The sides of this shoe feature TPU for additional durability. Despite the TPU on the sides, the shoe is very breathable thanks to the heavy perforation in the upper. Your feet will be dry and cool during your workout.
Cost and Value
This shoe is priced in the mid-range but will be a real value to those who take their lifting seriously. It will last well and perform even better. With a very stable heel and a thick midsole, you don’t have to worry about heel collapse in the Drehkraft.
Criteria Used for Evaluation
The raised heel on a pair of squatting or weightlifting shoes is the main feature that makes them appropriate for lifting heavy weights. Important aspects of the heel in a squatting shoe include:
- The heel is generally around 1-in/2.5-cm high, although it may differ from one shoe to another. Having a raised heel allows you to squat lower and maintain correct form and keeps your foot stable when you squat, and stability is crucial for your safety and efficiency.
- The heel is often made of wood or plastic with a rubber grip on the bottom to prevent you from slipping while bearing a lot of weight.
- The heel on a weightlifting shoe helps keep your foot in a neutral arch and keeps the muscles in your lower legs from becoming stiff.
So, while you may be able to do squats in running shoes, you’re running a risk not wearing proper footwear.
In addition to the support provided by the raised heel, a good weightlifting shoe will provide support and security with its strapping system and its insole.
A loose shoe can be disastrous under a heavy load, and if your foot isn’t secure in your shoe, you could seriously injure your ankles if it gives while you’re squatting. The best weightlifting shoes combine laces and hook-and-loop to give you a closure that will keep you secure, so look for shoes that provide both. Some shoes, like the Inov-8 Fastlift 370 BOA, come with a dial for adjusting the closure, so you may want to look for that as well. The more secure and the better the fit, the more stable and protective the shoe will be.
In addition, look for a shoe that has an insole that will provide good support. Having a super-soft insole is not great for squatting—you want a firm foundation to stand on with all that weight on your shoulders. But also look for something that has good arch support and that will be comfortable during your workout. You may need to add an insole for extra support if your shoe is lacking in that area. In that case, look for shoes with removable insoles to ensure your custom insert or orthotic will fit.
The midsole is designed to provide cushioning and shock absorption to the shoe, nestling the foot in comfort. Whereas running shoes tend to have thick midsoles, flats and thinner shoes not designed for high-impact activities often have thinner midsoles.

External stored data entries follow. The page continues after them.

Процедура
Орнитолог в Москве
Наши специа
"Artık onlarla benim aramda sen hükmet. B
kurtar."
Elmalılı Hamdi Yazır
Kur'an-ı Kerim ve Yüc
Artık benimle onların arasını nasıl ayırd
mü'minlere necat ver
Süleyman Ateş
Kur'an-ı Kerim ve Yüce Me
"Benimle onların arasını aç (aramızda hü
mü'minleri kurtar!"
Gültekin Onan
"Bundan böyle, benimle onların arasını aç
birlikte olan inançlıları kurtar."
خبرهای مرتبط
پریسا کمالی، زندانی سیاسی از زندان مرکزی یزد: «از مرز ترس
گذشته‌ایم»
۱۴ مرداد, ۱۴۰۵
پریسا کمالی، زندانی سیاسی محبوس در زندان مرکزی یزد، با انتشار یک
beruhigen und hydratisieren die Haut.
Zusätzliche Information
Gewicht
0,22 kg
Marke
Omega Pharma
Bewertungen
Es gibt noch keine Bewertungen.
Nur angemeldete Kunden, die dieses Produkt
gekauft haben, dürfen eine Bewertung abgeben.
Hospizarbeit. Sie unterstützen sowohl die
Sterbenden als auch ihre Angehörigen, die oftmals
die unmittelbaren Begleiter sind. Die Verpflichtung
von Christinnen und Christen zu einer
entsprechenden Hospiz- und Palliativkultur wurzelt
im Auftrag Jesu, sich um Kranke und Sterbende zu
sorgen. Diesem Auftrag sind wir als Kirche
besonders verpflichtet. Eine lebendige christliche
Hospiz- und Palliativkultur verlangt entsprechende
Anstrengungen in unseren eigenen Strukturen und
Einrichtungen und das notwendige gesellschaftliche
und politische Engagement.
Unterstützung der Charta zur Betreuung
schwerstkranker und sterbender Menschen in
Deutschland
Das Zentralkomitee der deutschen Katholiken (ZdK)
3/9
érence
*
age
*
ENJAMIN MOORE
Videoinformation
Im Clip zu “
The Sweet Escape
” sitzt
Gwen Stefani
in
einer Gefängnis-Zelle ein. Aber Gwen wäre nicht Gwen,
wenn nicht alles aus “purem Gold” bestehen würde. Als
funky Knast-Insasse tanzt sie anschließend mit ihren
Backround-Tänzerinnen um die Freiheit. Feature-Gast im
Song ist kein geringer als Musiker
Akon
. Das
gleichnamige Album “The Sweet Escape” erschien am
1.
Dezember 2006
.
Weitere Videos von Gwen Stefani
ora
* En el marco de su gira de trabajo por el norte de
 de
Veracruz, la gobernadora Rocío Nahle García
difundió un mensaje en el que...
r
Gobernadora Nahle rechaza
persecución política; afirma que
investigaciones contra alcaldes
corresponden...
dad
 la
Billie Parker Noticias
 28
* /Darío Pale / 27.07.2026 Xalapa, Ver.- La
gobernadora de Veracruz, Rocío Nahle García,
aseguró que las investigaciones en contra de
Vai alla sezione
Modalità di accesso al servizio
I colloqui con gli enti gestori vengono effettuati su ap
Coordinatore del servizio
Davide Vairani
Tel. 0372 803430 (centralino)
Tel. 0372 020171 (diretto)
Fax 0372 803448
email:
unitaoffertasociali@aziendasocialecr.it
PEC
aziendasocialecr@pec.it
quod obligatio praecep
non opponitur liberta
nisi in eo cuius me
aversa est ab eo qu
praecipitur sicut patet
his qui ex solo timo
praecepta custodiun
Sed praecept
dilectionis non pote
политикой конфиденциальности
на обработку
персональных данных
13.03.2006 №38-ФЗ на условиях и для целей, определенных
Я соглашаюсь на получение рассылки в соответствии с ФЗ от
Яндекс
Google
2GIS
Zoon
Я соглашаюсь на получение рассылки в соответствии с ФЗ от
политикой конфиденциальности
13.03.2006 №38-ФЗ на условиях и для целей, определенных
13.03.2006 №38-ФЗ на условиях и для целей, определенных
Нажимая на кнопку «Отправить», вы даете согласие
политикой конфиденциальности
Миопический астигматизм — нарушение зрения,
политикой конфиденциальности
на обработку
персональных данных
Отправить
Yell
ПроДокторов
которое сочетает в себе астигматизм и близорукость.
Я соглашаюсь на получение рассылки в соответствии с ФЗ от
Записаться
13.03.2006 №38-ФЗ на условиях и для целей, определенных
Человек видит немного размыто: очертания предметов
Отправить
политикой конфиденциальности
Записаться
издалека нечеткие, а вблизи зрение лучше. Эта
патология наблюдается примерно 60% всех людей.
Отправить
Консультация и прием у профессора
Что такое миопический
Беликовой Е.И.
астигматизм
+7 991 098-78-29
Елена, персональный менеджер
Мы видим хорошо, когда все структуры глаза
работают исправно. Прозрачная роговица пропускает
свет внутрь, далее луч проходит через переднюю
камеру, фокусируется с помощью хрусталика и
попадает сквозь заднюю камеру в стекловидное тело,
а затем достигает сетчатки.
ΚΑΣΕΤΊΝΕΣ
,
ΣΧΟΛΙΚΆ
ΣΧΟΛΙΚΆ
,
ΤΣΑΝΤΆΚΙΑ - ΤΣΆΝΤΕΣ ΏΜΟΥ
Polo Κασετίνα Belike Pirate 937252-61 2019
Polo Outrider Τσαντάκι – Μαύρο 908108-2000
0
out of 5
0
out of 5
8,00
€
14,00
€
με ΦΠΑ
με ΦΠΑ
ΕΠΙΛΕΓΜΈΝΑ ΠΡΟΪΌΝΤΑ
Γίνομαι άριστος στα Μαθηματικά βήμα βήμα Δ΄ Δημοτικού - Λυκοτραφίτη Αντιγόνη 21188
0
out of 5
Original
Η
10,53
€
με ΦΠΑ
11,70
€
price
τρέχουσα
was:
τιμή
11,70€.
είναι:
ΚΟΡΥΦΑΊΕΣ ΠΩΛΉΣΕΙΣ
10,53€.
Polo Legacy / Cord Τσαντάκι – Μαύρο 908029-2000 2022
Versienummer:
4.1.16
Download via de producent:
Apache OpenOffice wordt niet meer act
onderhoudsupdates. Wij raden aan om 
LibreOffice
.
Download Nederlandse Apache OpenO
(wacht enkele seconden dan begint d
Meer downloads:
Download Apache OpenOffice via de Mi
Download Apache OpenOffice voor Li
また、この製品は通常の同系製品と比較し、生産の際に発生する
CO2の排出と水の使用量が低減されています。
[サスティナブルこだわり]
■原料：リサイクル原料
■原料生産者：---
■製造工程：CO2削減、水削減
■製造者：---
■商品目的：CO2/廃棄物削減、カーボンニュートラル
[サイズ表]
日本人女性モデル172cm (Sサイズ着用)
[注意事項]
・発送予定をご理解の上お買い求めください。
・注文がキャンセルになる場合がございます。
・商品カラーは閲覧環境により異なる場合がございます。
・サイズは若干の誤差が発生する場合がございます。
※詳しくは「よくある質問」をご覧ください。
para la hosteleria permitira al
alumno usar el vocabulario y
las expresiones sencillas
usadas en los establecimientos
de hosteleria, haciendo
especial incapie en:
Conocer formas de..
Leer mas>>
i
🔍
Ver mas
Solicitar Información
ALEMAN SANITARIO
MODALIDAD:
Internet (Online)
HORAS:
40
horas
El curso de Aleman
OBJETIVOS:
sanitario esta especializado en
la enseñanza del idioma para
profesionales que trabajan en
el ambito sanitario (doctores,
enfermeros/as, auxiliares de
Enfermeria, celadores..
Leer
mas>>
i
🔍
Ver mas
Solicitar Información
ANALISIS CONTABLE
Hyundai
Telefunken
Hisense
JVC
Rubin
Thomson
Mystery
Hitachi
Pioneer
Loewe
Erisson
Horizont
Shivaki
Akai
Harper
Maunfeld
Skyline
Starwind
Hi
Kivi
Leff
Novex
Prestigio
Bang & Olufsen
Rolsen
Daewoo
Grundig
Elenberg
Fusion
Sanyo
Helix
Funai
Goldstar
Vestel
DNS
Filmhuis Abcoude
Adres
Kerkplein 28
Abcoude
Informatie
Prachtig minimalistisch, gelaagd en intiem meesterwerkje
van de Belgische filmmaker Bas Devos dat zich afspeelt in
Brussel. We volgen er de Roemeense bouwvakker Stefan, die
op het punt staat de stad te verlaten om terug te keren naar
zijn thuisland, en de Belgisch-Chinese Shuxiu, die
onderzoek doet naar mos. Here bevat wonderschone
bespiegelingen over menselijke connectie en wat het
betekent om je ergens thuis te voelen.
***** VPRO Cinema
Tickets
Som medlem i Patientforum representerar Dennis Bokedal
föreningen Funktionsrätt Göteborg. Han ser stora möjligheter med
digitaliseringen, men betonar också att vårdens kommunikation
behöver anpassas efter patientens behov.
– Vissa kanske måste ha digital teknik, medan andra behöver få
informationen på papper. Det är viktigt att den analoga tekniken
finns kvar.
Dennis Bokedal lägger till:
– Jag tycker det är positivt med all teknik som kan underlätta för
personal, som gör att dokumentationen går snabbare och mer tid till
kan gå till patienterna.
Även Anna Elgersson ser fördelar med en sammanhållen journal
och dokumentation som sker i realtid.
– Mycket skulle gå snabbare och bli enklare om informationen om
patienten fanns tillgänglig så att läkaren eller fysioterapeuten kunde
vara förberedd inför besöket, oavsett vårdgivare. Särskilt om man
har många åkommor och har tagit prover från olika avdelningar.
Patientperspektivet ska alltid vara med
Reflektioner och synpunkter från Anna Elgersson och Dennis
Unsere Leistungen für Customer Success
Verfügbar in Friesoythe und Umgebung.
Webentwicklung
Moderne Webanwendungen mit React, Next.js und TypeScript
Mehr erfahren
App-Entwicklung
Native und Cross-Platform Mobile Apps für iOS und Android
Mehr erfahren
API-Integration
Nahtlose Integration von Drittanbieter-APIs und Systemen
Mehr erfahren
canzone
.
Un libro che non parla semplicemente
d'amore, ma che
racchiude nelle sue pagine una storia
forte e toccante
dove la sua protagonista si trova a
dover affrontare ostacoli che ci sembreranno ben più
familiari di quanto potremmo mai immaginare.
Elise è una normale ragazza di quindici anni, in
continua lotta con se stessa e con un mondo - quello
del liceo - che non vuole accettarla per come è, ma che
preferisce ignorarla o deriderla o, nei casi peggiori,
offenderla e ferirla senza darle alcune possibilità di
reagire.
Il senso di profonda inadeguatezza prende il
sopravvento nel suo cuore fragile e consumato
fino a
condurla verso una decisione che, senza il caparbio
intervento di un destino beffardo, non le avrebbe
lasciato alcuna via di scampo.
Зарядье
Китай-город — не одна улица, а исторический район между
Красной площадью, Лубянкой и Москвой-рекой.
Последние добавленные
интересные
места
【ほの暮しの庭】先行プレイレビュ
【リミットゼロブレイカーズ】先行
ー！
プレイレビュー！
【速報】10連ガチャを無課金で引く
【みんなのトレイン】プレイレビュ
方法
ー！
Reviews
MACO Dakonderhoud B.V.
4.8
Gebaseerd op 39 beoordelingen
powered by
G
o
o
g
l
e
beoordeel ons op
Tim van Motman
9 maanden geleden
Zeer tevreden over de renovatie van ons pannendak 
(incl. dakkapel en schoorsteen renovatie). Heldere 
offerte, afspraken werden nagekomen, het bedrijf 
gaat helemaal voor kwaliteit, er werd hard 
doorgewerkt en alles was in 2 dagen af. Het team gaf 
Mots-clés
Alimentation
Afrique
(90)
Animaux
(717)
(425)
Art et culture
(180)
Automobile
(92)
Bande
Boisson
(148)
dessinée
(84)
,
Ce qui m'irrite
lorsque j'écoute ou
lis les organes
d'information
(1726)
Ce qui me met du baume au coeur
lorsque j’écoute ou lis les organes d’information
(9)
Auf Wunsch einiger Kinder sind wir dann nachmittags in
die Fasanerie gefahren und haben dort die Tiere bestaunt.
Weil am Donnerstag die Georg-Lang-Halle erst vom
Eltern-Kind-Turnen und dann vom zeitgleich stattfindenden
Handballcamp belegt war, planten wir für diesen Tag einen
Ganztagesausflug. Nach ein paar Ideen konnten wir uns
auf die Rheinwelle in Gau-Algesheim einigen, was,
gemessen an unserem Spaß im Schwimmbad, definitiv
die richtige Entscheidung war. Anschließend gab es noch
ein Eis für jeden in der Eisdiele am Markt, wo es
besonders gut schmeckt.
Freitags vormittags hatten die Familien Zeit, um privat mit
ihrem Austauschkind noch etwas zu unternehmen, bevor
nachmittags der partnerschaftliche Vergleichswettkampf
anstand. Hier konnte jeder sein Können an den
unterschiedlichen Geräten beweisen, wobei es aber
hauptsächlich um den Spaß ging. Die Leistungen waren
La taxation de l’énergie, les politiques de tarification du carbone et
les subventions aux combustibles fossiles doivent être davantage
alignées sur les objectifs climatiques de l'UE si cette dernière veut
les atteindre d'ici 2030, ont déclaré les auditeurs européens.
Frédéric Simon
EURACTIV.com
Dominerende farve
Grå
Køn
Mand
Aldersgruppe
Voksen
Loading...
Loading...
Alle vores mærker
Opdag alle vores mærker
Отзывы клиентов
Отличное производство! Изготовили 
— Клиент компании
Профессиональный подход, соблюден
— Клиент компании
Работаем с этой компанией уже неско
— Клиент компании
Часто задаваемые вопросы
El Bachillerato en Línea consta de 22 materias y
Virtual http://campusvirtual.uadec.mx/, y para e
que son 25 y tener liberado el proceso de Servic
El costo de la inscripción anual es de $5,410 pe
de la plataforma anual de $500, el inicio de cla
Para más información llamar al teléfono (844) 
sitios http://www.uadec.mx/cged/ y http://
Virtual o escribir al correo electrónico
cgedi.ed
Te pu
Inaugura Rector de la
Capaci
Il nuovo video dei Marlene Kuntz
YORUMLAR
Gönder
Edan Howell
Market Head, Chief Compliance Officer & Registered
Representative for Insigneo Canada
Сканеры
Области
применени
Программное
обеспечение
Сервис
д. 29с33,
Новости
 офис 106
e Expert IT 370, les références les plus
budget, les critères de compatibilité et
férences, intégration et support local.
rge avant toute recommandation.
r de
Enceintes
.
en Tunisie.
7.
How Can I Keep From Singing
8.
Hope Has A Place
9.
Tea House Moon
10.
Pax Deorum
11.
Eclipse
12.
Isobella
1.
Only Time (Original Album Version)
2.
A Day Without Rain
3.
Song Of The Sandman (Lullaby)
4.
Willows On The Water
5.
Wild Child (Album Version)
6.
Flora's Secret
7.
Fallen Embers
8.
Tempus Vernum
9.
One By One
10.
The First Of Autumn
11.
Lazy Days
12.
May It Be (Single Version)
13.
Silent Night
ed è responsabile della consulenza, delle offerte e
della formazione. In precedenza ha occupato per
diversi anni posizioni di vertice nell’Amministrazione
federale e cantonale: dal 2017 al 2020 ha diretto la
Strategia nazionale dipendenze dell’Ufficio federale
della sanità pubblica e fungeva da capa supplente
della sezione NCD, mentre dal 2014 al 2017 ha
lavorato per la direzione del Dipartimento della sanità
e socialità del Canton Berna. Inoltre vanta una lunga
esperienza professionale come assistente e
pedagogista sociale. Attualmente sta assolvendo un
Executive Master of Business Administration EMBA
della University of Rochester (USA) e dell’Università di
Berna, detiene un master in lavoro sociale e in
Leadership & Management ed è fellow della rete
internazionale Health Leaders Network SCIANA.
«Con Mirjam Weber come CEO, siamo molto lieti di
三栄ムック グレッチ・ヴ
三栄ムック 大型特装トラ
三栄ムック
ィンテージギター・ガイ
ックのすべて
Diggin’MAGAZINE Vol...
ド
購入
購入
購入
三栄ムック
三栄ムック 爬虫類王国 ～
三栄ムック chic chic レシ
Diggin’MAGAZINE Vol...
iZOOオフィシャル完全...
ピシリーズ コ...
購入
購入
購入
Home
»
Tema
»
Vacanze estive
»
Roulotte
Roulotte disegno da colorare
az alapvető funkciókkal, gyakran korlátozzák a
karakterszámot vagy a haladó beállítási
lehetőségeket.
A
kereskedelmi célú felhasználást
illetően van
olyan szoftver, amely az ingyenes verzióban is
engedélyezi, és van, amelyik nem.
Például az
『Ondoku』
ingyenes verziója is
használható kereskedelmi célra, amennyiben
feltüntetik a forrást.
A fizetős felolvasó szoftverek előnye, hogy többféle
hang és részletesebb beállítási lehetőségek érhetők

The reason for this is simple: you need more shock absorption and vibration dampening during high-intensity movements or activities to maintain comfort and prevent foot injury than you otherwise would with a regular shoe, flat or sandal
Midsoles are often made from EVA (ethyl vinyl acetate), a synthetic plastic also used to make insertable orthotics. A firmer type of EVA for the midsole will make the shoe heavier, but more durable; whereas a softer type of EVA, like those found in running shoes, improve shock absorption, but wear much quickly. Podiatrists tend to prefer firmer midsoles for those suffering with orthopedic conditions, such as plantar fasciitis.
Bottom line is: when you are doing intense activities like squatting, you will want a product that scores higher on the midsole criterion, as it will provide you with more cushion and a soft counterbalance to the weight on your back.
Finally, you’ll want to look for a shoe that gives you proper grip. The last thing you want to do when you’re squatting is losing your footing. Slipping and falling with weights on your shoulders could be catastrophic for you and those around you. So, make sure your shoe is equipped with the right sole to help keep that from happening. In addition to not falling, having a firm grip on the floor allows you to move more weight; you can plant your feet and use your connection to the floor to be more effective when you’re lifting, and that’s something every weightlifter wants. Unlike most other shoes, weightlifting shoes come with soles that have minimal tread but great grip —the more contact you can maintain with the floor, the better. You’ll also want to make sure the sole is made from a material that will grip and not slide, and in most cases, it will be rubber. Many companies even use what they call a “sticky” rubber on the bottom of their shoes to provide maximum grip. Bottom line: don’t neglect the bottom of your shoe when you’re looking to improve your squatting performance. Along with a stable heel, an outsole with great grip helps to ensure your safety and performance.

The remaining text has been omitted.